• TO DO:
Your copy should repeat each record exactly and contain none of the pictures.

[Structured page parsing data]
========

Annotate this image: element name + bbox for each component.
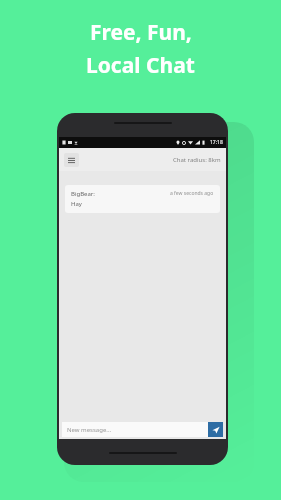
staticText: Free, Fun,	[90, 18, 192, 47]
button[interactable]: BigBear:	[65, 185, 220, 213]
staticText: Chat radius: 8km	[173, 156, 221, 164]
staticText: BigBear:	[71, 190, 95, 198]
staticText: Hay	[71, 200, 82, 208]
staticText: Local Chat	[86, 51, 195, 80]
staticText: 17:18	[210, 139, 223, 146]
staticText: New message...	[67, 426, 112, 434]
button[interactable]: Send	[208, 422, 223, 437]
staticText: a few seconds ago	[170, 190, 214, 197]
button[interactable]: New message...	[62, 422, 208, 437]
button[interactable]: Menu	[64, 153, 79, 167]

========

• RESULT OF THIS TASK:
Annotate this image: element name + bbox for each component.
staticText: Free, Fun,	[90, 18, 192, 47]
button[interactable]: BigBear:	[65, 185, 220, 213]
staticText: Chat radius: 8km	[173, 156, 221, 164]
staticText: BigBear:	[71, 190, 95, 198]
staticText: Hay	[71, 200, 82, 208]
staticText: Local Chat	[86, 51, 195, 80]
staticText: 17:18	[210, 139, 223, 146]
staticText: New message...	[67, 426, 112, 434]
button[interactable]: Send	[208, 422, 223, 437]
staticText: a few seconds ago	[170, 190, 214, 197]
button[interactable]: New message...	[62, 422, 208, 437]
button[interactable]: Menu	[64, 153, 79, 167]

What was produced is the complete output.